(Dataset records)
+++++

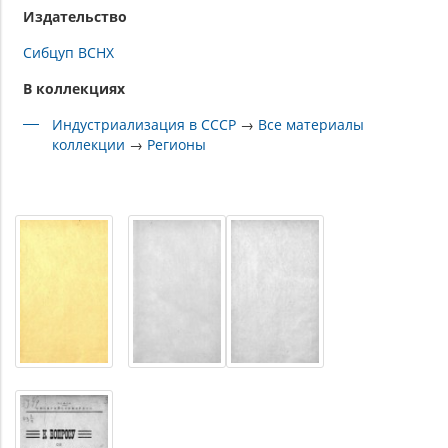
Издательство
Сибцуп ВСНХ
В коллекциях
Индустриализация в СССР
→
Все материалы
коллекции
→
Регионы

+++++

■ YOUR GOAL
Transcribe each line above verbatim, with the pictures left out.

■ RESULT FOR THIS EXERCISE
Издательство
Сибцуп ВСНХ
В коллекциях
Индустриализация в СССР
→
Все материалы
коллекции
→
Регионы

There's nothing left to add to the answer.